#### MATERIAL SHOWN

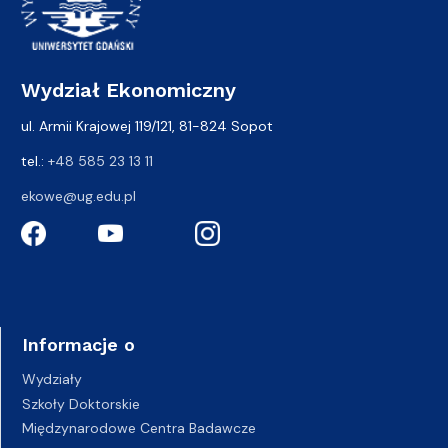
Wydział Ekonomiczny
ul. Armii Krajowej 119/121, 81-824 Sopot
tel.:
+48 585 23 13 11
ekowe@ug.edu.pl
Informacje o
Wydziały
Szkoły Doktorskie
Międzynarodowe Centra Badawcze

#### WHAT YOU ARE ASKED TO DO
What is needed is an exact copy of the lines from the one containing "585 23 13 11" through the last line of the records, and nothing else.

#### ANSWER SECTION
+48 585 23 13 11
ekowe@ug.edu.pl
Informacje o
Wydziały
Szkoły Doktorskie
Międzynarodowe Centra Badawcze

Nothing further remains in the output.